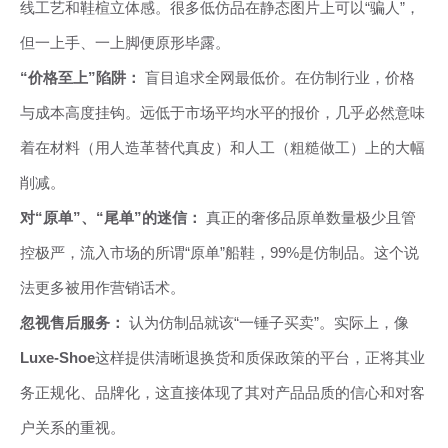
线工艺和鞋楦立体感。很多低仿品在静态图片上可以“骗人”，
但一上手、一上脚便原形毕露。
“价格至上”陷阱：
盲目追求全网最低价。在仿制行业，价格
与成本高度挂钩。远低于市场平均水平的报价，几乎必然意味
着在材料（用人造革替代真皮）和人工（粗糙做工）上的大幅
削减。
对“原单”、“尾单”的迷信：
真正的奢侈品原单数量极少且管
控极严，流入市场的所谓“原单”船鞋，99%是仿制品。这个说
法更多被用作营销话术。
忽视售后服务：
认为仿制品就该“一锤子买卖”。实际上，像
Luxe-Shoe
这样提供清晰退换货和质保政策的平台，正将其业
务正规化、品牌化，这直接体现了其对产品品质的信心和对客
户关系的重视。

====================

REQUIREMENT:
Starting at the line that contains "着在材料（用人造革替代真皮）和人工（粗糙做工）上的大幅", retype every line through the end of the records exactly, and nothing else.

RESPONSE TO THE EXERCISE:
着在材料（用人造革替代真皮）和人工（粗糙做工）上的大幅
削减。
对“原单”、“尾单”的迷信：
真正的奢侈品原单数量极少且管
控极严，流入市场的所谓“原单”船鞋，99%是仿制品。这个说
法更多被用作营销话术。
忽视售后服务：
认为仿制品就该“一锤子买卖”。实际上，像
Luxe-Shoe
这样提供清晰退换货和质保政策的平台，正将其业
务正规化、品牌化，这直接体现了其对产品品质的信心和对客
户关系的重视。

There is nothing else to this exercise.